At the same time, women are also more obsessed with retaining a youthful appearance than ever before, so much so that many are turning to cosmetic anti-aging procedures before they’ve even begun to show signs of aging.

Indeed, between 2010 and 2015, the American Society of Plastic Surgeons saw a 33 percent increase in the use of skin-plumping fillers among women between age 20 and 29.

So while famous and non-famous older women are increasingly pairing up with younger men, they are both desired and reviled. History is rife with examples of kings and emperors taking older lovers (King Henri II was wildly in love with Diane de Poitiers, who was 20 years his senior), but older-woman relationships are still battling stigma.

The modern cougar, for example, has been fetishized as a kind of predatory freak, like her ancient Greek counterpart, Phaedra, who falls in love with Hippolytus (her husband’s son from another marriage) and seeks deadly revenge when he rebuffs her advances.

And as much as Samantha Jones’ character in Sex and the City was celebrated for her boundary-breaking sluttiness and midlife sexual appetite, more women today would prefer Charlotte’s married-with-children life to Samantha’s sexually liberated singledom.

Courtney Cox’s sitcom, Cougar Town, was centered around a fortysomething woman’s sexual and romantic relationships, and the term “cougar”—to somewhat derogatorily describe sexually voracious older women lusting after young men—inserted itself into the lexicon.

Yet research shows we’re slowly becoming more comfortable with the idea of relationships that resemble Emmanuel and Brigitte Macron’s. A 2006 study of couples in which the wife is at least 10 years older than the husband found that half of the men who participated said they were attracted to their partner because she was older.

“They felt they were attracted to her because she was not looking for someone to take care of her, she was established in her career and financially secure,” said Sandra Caron, co-author of the study and a professor of family relations and human sexuality at the University of Maine. These men “did not conform to traditional roles of needing a younger woman to take care of,” she added.

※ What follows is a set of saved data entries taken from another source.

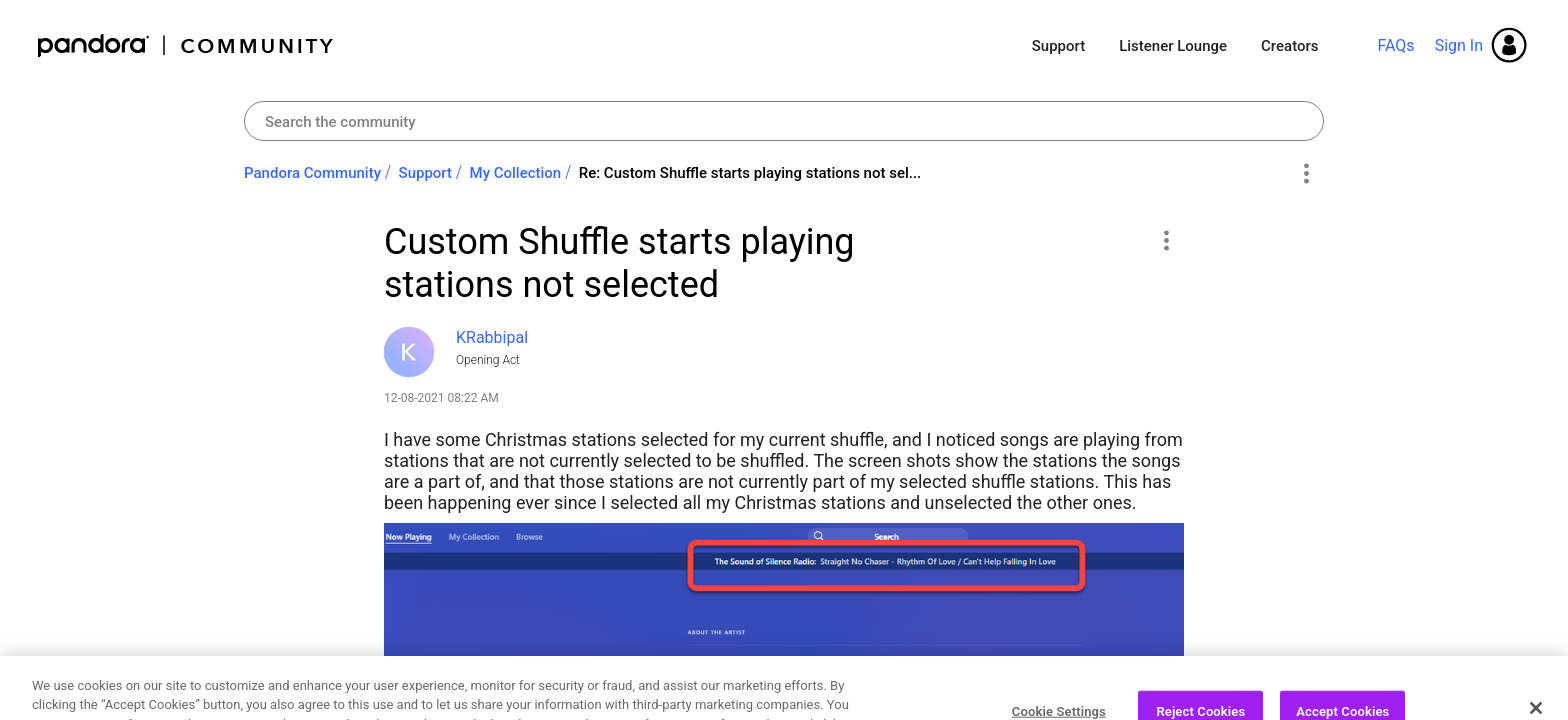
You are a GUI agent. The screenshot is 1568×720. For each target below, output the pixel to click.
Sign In (1459, 45)
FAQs (1395, 45)
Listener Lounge (1173, 46)
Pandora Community (186, 45)
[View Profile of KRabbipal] (492, 337)
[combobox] (784, 121)
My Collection (516, 173)
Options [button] (1305, 174)
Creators (1289, 46)
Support (1058, 46)
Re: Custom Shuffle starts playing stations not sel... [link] (750, 173)
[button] (1165, 240)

Susan Winter, a relationship expert and co-author of Older Women, Younger Men: New Options for Love and Romance, said her research found that younger men “consistently noted that ‘confidence, and self-knowing’ is the reason for their attraction to an older woman.”

“Not only is an older woman clear on all of her desires and preferences, but she doesn’t play games,” Winter added. “Games are unnecessary when you’re solidly in command of yourself.”